Mientras Bukele experimenta con disciplina militar, nosotros seguimos con nuestras “pedagogías blandas” que han fracasado estrepitosamente. Hemos pasado de la autoridad al libertinaje, sin comprender que cuando se quiere dar libertad, hay que presentarla con grandes dosis de responsabilidad. El resultado está a la vista: generaciones que confunden libertad con salvajismo. La falta de respeto a los mayores, a los otros en general, y pensar que tener razón te da carta blanca para maltratar a cualquiera.
Autoridad sin autoritarismo, límites sin represión, educación sin adoctrinamiento. Porque una sociedad que no educa a sus ciudadanos está condenada a elegir entre el desorden y el totalitarismo
No digo que la solución sea militarizar las escuelas, pero sí me parece que hace falta una reflexión profunda, tanto a nivel individual como colectivo. La educación nace de la familia, se refuerza en la escuela y en el entorno social.

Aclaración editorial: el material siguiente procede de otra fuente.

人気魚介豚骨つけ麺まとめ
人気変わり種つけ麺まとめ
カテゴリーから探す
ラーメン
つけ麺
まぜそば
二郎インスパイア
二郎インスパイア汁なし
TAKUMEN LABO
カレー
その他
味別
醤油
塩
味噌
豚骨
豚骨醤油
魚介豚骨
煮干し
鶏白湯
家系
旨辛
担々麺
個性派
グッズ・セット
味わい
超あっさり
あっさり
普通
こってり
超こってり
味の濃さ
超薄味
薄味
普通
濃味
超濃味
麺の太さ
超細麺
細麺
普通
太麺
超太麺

Y no me parece que sea solamente un problema de los más pequeños, ni de los adolescentes. Es que la gente adulta tiene los nervios a flor de piel, se llegan a decir barbaridades sin medir las consecuencias, ni quién pueda estar presente. Hay una tendencia a montar broncas, sin educación ni respeto, por cualquier cosa. Y al mismo tiempo, cuando toca reclamar, con razón, muchos se callan porque parecen haber asumido que reclamar tus derechos supone pasar un mal trago. Es normal, porque si la otra parte va a reaccionar “de cualquier manera”, es muy complicado resolver conflictos en este ambiente.
Algo tendremos que hacer cuando vemos que cada vez más gente es incapaz de mantener una conversación civilizada, que cualquier contrariedad genera explosiones desproporcionadas, que hemos normalizado la agresividad como forma de relacionarnos. El péndulo, como decía antes, conlleva que muchos no quieran decir nada ante una injusticia, por miedo a lo que pueda venir después.
La democracia no funciona con salvajes. Requiere ciudadanos que sepan escuchar, que toleren la frustración, que entiendan que sus derechos terminan donde empiezan los de otros. Si no recuperamos esos mínimos civilizatorios, terminaremos eligiendo entre el caos o la mano dura. Entre el caos y el orden, ¿le suena?
El caso Bukele es un espejo incómodo: mientras unos aplican disciplina autoritaria, otros no aplicamos ninguna. ¿Cuál de los dos extremos es más peligroso para la convivencia democrática?
La respuesta está en el equilibrio que hemos perdido: autoridad sin autoritarismo, límites sin represión, educación sin adoctrinamiento. Porque una sociedad que no educa a sus ciudadanos está condenada a elegir entre el desorden y el totalitarismo.